As Josh Donaldson gets his baseball legs beneath him while on a rehab assignment in Dunedin, Fla., the Toronto Blue Jays front office is scheming to see if they can trade the veteran third baseman. General manager Ross Atkins and president Mark Shapiro are keeping their fingers crossed that Donaldson doesn’t suffer any setbacks while playing in the minor leagues. 

Remember that during this time of the year a player must be run through waivers in order to be traded. During most of the season, clubs can trade players on the disabled list, but during the waiver period players must be healthy when they’re placed on waivers. In order to put a DL-player on waivers, the club has to certify that he is healthy and capable of playing at his accustomed level. A claiming club has the right to know that if they are awarded the claim they’re getting a healthy player. 

If all goes well on Tuesday night (Donaldson finished 1-for-2 with a walk and an RBI in five innings in his first rehab game with the Dunedin Blue Jays), then I expect the Jays to put Donaldson on waivers Wednesday.

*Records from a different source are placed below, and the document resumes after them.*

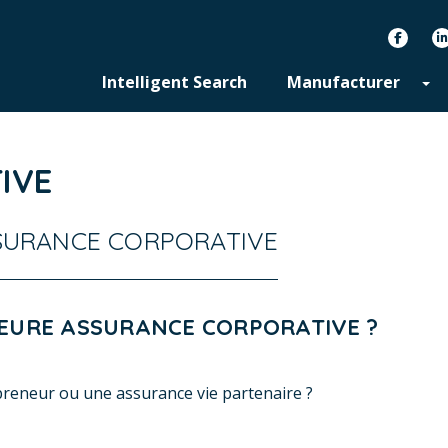
facebook
Intelligent Search
Manufacturer
IVE
SSURANCE CORPORATIVE
EURE ASSURANCE CORPORATIVE ?
preneur ou une assurance vie partenaire ?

The waivers would clear on Friday at 2 p.m. ET and leave the Jays about 10 hours to complete a deal before the midnight deadline. In order for a player to be eligible to play in the postseason, he must be a member of an organization before the deadline passes.

I fully expect scouts from a number of teams to attend the rehab games in Dunedin to watch Donaldson play on Tuesday, Wednesday and Thursday. The 32-year-old Donaldson will be a bit rusty since he hasn’t played since May 28. Clubs will definitely want to know that he is moving free and without limitations. If he isn’t moving without a limp, then no one will likely trade for him. But there is no amount of free movement that will mitigate the obvious risk of re-injury.  Because of that, there is nothing Donaldson will do in those games to dramatically improve the type of deal the Blue Jays will be able to make, if there is one to make at all. 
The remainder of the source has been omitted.